Recorded data —
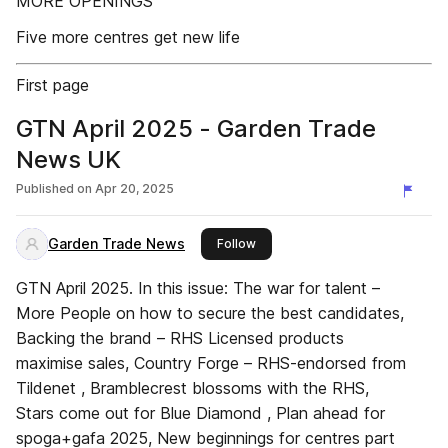
MORE OPENINGS
Five more centres get new life
First page
GTN April 2025 - Garden Trade
News UK
Published on
Apr 20, 2025
Garden Trade News
this publisher
Follow
GTN April 2025. In this issue: The war for talent –
More People on how to secure the best candidates,
Backing the brand – RHS Licensed products
maximise sales, Country Forge – RHS-endorsed from
Tildenet , Bramblecrest blossoms with the RHS,
Stars come out for Blue Diamond , Plan ahead for
spoga+gafa 2025, New beginnings for centres part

Problem to solve — What you return must be every entry, word for word, without any pictures.

Finished task —
MORE OPENINGS
Five more centres get new life
First page
GTN April 2025 - Garden Trade
News UK
Published on
Apr 20, 2025
Garden Trade News
this publisher
Follow
GTN April 2025. In this issue: The war for talent –
More People on how to secure the best candidates,
Backing the brand – RHS Licensed products
maximise sales, Country Forge – RHS-endorsed from
Tildenet , Bramblecrest blossoms with the RHS,
Stars come out for Blue Diamond , Plan ahead for
spoga+gafa 2025, New beginnings for centres part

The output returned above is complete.